For each line below that holds the word "ertex", make a copy.

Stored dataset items
◆ ◆ ◆ ◆ ◆
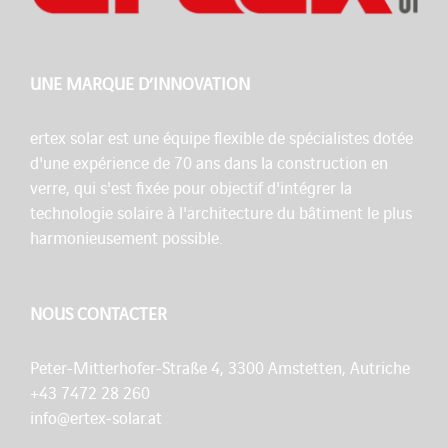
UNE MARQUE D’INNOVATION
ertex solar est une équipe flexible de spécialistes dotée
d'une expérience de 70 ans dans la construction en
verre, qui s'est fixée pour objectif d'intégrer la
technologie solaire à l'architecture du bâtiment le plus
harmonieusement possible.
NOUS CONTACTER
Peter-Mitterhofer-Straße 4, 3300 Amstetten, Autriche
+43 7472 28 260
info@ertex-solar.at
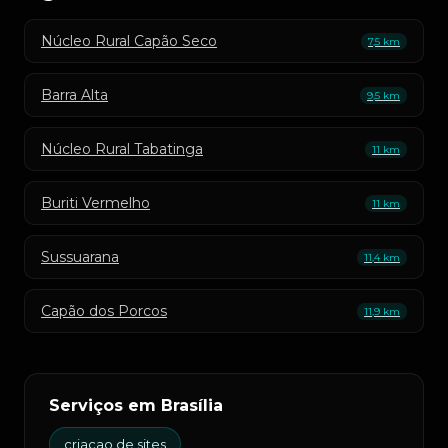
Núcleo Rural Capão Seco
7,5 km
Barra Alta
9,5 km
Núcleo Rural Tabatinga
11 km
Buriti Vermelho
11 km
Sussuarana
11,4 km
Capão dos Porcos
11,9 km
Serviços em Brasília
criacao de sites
◆ ◆ ◆ ◆ ◆
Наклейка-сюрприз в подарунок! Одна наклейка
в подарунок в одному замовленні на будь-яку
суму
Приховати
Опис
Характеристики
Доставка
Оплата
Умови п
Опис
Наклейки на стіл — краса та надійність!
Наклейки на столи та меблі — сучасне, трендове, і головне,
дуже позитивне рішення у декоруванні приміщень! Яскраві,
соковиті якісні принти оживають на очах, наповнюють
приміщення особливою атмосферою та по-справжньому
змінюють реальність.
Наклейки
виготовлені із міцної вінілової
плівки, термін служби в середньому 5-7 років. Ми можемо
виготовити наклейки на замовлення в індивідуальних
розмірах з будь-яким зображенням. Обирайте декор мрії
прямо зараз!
◆ ◆ ◆ ◆ ◆
> [ANSWER SPACE]
ertex solar est une équipe flexible de spécialistes dotée
info@ertex-solar.at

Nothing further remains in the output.